RECORDS SUPPLIED
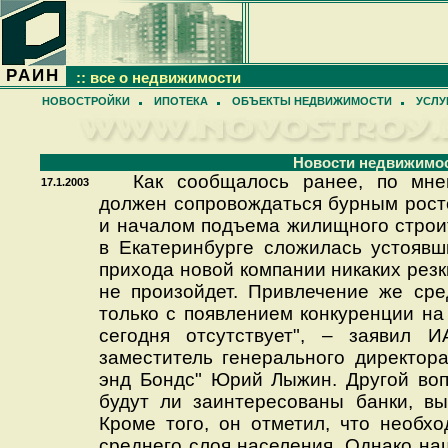
РАИН
:: все о недвижимости
НОВОСТРОЙКИ
ИПОТЕКА
ОБЪЕКТЫ НЕДВИЖИМОСТИ
УСЛУ
Новости недвижимо
Как сообщалось ранее, по мнен
17.1.2003
должен сопровождаться бурным рост
и началом подъема жилищного строит
в Екатеринбурге сложилась устоявш
прихода новой компании никаких рез
не произойдет. Привлечение же сре
только с появлением конкуренции на
сегодня отсутствует", – заявил И
заместитель генерального директор
энд Бондс" Юрий Лыжин. Другой воп
будут ли заинтересованы банки, вы
Кроме того, он отметил, что необх
среднего слоя населения. Однако на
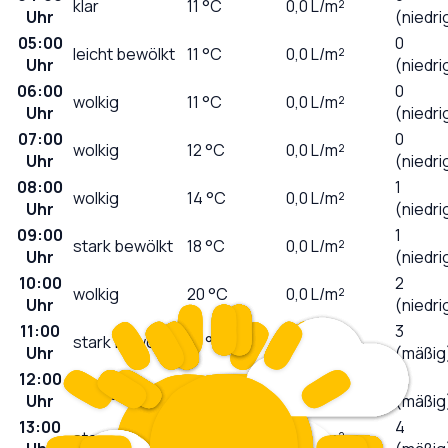
klar
11
°C
0,0
L/m²
Uhr
(niedri
05:00
0
leicht bewölkt
11
°C
0,0
L/m²
Uhr
(niedri
06:00
0
wolkig
11
°C
0,0
L/m²
Uhr
(niedri
07:00
0
wolkig
12
°C
0,0
L/m²
Uhr
(niedri
08:00
1
wolkig
14
°C
0,0
L/m²
Uhr
(niedri
09:00
1
stark bewölkt
18
°C
0,0
L/m²
Uhr
(niedri
10:00
2
wolkig
20
°C
0,0
L/m²
Uhr
(niedri
11:00
3
stark bewölkt
21
°C
0,0
L/m²
Uhr
(mäßig
12:00
5
wolkig
23
°C
0,0
L/m²
Uhr
(mäßig
13:00
4
stark bewölkt
24
°C
0,0
L/m²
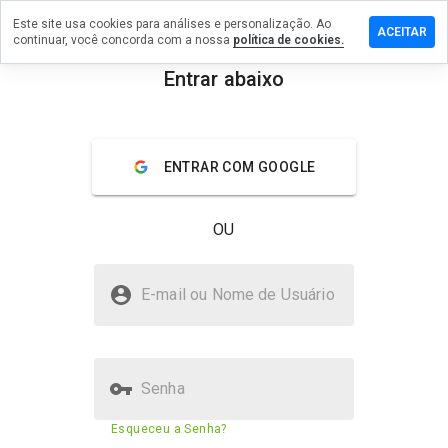
Este site usa cookies para análises e personalização. Ao
ixe um
ACEITAR
continuar, você concorda com a nossa
política de cookies.
mentário
m
Entrar abaixo
dicx15.ru
menu
Visão geral
Avaliações
Sobre
ENTRAR COM GOOGLE
De 1
a 5,
OU
que
nota
você
medicx15.ru é seguro?
daria
E-mail ou Nome de Usuário
a
Site suspeito
este
site?
Senha
Pontuação de segurança do
N/A
Esqueceu a Senha?
site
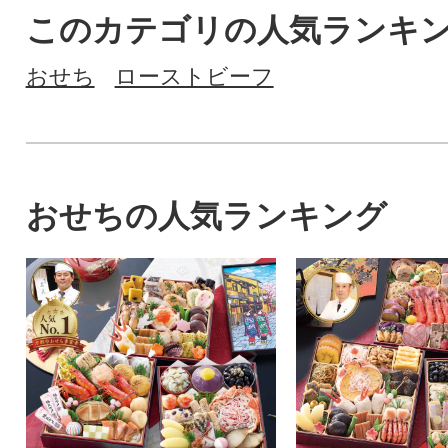
このカテゴリの人気ランキ
おせち
ローストビーフ
おせちの人気ランキング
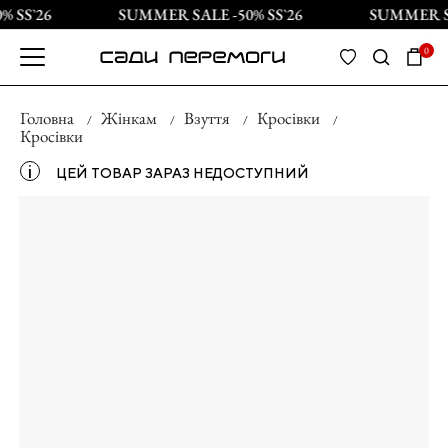
 SS`26
SUMMER SALE -50% SS`26
SUMMER SAL
0
Головна
Жінкам
Взуття
Кросівки
Кросівки
і
ЦЕЙ ТОВАР ЗАРАЗ НЕДОСТУПНИЙ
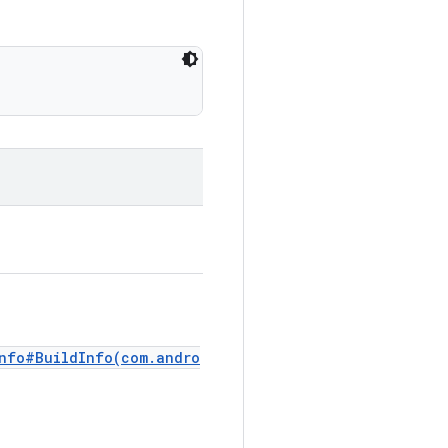
Info#BuildInfo(com.andro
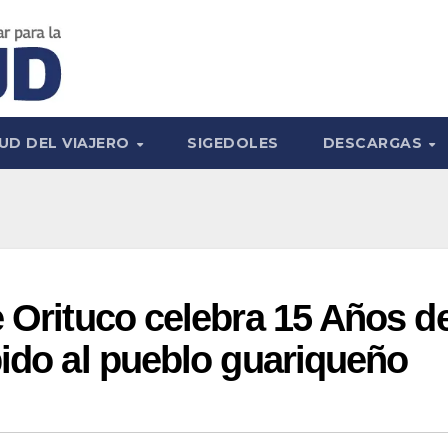
UD DEL VIAJERO
SIGEDOLES
DESCARGAS
e Orituco celebra 15 Años d
pido al pueblo guariqueño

WHAT TO WORK ON
The listing must be returned in full and exactly, apart from its pictures.

WRITTEN REPLY
РАИН
:: все о недвижимости
НОВОСТРОЙКИ
ИПОТЕКА
ОБЪЕКТЫ НЕДВИЖИМОСТИ
УСЛУ
Новости недвижимо
Как сообщалось ранее, по мнен
17.1.2003
должен сопровождаться бурным рост
и началом подъема жилищного строит
в Екатеринбурге сложилась устоявш
прихода новой компании никаких рез
не произойдет. Привлечение же сре
только с появлением конкуренции на
сегодня отсутствует", – заявил И
заместитель генерального директор
энд Бондс" Юрий Лыжин. Другой воп
будут ли заинтересованы банки, вы
Кроме того, он отметил, что необх
среднего слоя населения. Однако на
klar
11
°C
0,0
L/m²
Uhr
(niedri
05:00
0
leicht bewölkt
11
°C
0,0
L/m²
Uhr
(niedri
06:00
0
wolkig
11
°C
0,0
L/m²
Uhr
(niedri
07:00
0
wolkig
12
°C
0,0
L/m²
Uhr
(niedri
08:00
1
wolkig
14
°C
0,0
L/m²
Uhr
(niedri
09:00
1
stark bewölkt
18
°C
0,0
L/m²
Uhr
(niedri
10:00
2
wolkig
20
°C
0,0
L/m²
Uhr
(niedri
11:00
3
stark bewölkt
21
°C
0,0
L/m²
Uhr
(mäßig
12:00
5
wolkig
23
°C
0,0
L/m²
Uhr
(mäßig
13:00
4
stark bewölkt
24
°C
0,0
L/m²
Este site usa cookies para análises e personalização. Ao
ixe um
ACEITAR
continuar, você concorda com a nossa
política de cookies.
mentário
m
Entrar abaixo
dicx15.ru
menu
Visão geral
Avaliações
Sobre
ENTRAR COM GOOGLE
De 1
a 5,
OU
que
nota
você
medicx15.ru é seguro?
daria
E-mail ou Nome de Usuário
a
Site suspeito
este
site?
Senha
Pontuação de segurança do
N/A
Esqueceu a Senha?
site
このカテゴリの人気ランキ
おせち
ローストビーフ
おせちの人気ランキング
 SS`26
SUMMER SALE -50% SS`26
SUMMER SAL
0
Головна
Жінкам
Взуття
Кросівки
Кросівки
і
ЦЕЙ ТОВАР ЗАРАЗ НЕДОСТУПНИЙ
Info#BuildInfo(com.andro
UD DEL VIAJERO
SIGEDOLES
DESCARGAS
e Orituco celebra 15 Años d
pido al pueblo guariqueño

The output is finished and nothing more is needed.